1 - L'homme et la forêt dans
la région du lac au Néolithique
C'est par l'analyse des sédiments lacustres ou tourbeux dans lesquels
se sont déposés les pollens que la flore néolithique
est bien connue dans sa variété et ses fluctuations chronologiques.
Ainsi, à Charavines, près d'un millénaire de défrichages
et de reforestations sporadiques ont pu être analysés puisqu'une
datation au radiocarbone de la craie lacustre les atteste déjà
vers 3.500 BC.
Au cours de
la période précédant l'occupation du site, on distingue
une longue suite d'avancées et de reculs de la forêt. La concordance
des " creux polliniques " du sapin et de la présence de lin
et de céréales indique une pratique de l'agriculture après
déforestation.
La proportion des pollens d'arbres varie constamment au cours du temps, les
diminutions du sapin correspondant à une remontée du hêtre.
Les fortes régressions cycliques du sapin accompagnées de la
poussée du hêtre ne peuvent pas être corrélées
avec les variations climatiques. Peut-être pourrait-on déceler
des attaques parasitaires, mais ce n'est pas très probable ; il est
plus vraisemblable que les sapins sont, dans la région de Charavines,
plus utilisés dans les constructions que les autres essences. On comprend
ce choix pour des raisons techniques : les sapins ont des troncs réguliers,
longs et rectilignes que n'ont pas les feuillus.

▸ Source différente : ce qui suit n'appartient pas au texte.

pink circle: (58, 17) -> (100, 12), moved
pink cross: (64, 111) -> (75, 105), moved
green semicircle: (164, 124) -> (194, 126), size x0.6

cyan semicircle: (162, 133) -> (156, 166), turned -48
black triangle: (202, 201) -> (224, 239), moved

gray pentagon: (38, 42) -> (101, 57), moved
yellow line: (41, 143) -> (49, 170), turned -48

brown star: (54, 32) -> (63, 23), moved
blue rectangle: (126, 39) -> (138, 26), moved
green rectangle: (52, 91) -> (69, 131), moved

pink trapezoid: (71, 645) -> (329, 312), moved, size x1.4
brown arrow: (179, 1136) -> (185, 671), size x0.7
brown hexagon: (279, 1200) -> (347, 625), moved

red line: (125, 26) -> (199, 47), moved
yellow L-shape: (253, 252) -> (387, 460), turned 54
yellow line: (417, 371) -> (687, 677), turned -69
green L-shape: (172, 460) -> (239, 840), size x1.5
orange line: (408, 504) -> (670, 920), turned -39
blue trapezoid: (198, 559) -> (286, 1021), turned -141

Il faut plutôt considérer ces baisses du potentiel forestier
comme le résultat des actions humaines, soit pour ouvrir des terres
nouvelles à l'agriculture ainsi qu'en témoigne la présence
de céréales, soit pour se procurer du bois de construction et
probablement souvent pour ces deux causes en même temps.

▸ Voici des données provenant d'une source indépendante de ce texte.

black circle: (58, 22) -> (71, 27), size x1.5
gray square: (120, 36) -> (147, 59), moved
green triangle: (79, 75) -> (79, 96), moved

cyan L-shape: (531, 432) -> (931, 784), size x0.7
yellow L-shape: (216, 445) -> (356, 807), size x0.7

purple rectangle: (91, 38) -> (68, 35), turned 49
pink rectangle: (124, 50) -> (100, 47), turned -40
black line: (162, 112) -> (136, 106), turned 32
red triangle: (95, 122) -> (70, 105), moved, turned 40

On peut remarquer enfin que ces déforestations sont suivies par une
reconquête de la forêt dans un cycle cultural de jachère-forêt.

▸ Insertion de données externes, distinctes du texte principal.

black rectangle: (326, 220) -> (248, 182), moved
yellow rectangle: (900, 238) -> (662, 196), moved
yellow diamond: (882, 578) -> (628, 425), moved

Les terroirs abandonnés après épuisement rapide, en l'absence
de labourage, étaient régénérés par la
forêt qui les colonisait à nouveau. Ces cycles peuvent être
évalués de quarante à cent ans.
Une variation climatique est visible aussi pendant le millénaire que
couvrent les analyses. L'augmentation progressive du sapin est à rattacher
à la dégradation de la fin de la période atlantique :
c'est au moment où le sapin égale puis domine le hêtre
que les botanistes placent le passage de l'atlantique au sub-boréal,
grosso modo durant le siècle qui a vu, par deux fois, l'occupation
des rives à Charavines.
La période d'occupation a provoqué un nouveau recul de la forêt
proche du lac, correspondant aux besoins en bois de construction. Pendant
deux espaces de temps de vingt à vingt cinq ans, séparés
par un abandon de moins de quarante ans, l'utilisation de la forêt a
entraîné une diminution importante des sapins et des hêtres.
Ces deux essences étaient abondamment utilisées, le sapin pour
la construction des maisons, le hêtre comme bois de feu et pour une
partie des édifices de la deuxième occupation. On remarquera
que, d'après les pollens, le deuxième village aura beaucoup
plus déboisé les environs du site en lisière et en forêt
déjà éclaircie que lors du premier village qui, lui,
avait surtout attaqué la forêt primitive (Fig.
4 - A). A 40 ans d'intervalle, les hommes n'ont pas trouvé le même
environnement forestier.
2
- Impact de l'homme sur la forêt (M. Noël et A. Bocquet,
1988)
Il est difficile, en l'état actuel de nos connaissances, d'aller très
loin dans les estimations des superficies déforestées. On peut
tenter une approximation à Charavines où les fouilles ont livré
1 800 pieux ou arbres abattus, auxquels il faut ajouter un bon nombre de pièces
de charpente de 4 à 10 mètres de long. Dans le cas où
deux pieux ou bien un pieu et une pièce de charpente, seraient prélevés
dans le même tronc, la consommation de bois serait plus faible et donc
la superficie déboisée réduite d'autant : on a alors
une hypothèse basse d'utilisation des troncs (plusieurs pièces
prises dans le même tronc) et une hypothèse haute (une pièce
par tronc).
L'évaluation des superficies déforestées peut ainsi
être tentée pour la construction du village :
- pour une densité forestière faible de 300 brins à l'hectare,
on arriverait à une superficie de 12 à 17 hectares ;
- pour une densité de 400 brins/hectare, on arriverait à une
superficie déforestée de 9 à 10 hectares ;
- pour une densité forte de 500 brins/hectare, la superficie déforestée
pour la construction du village se situerait entre 7 et 10 hectares.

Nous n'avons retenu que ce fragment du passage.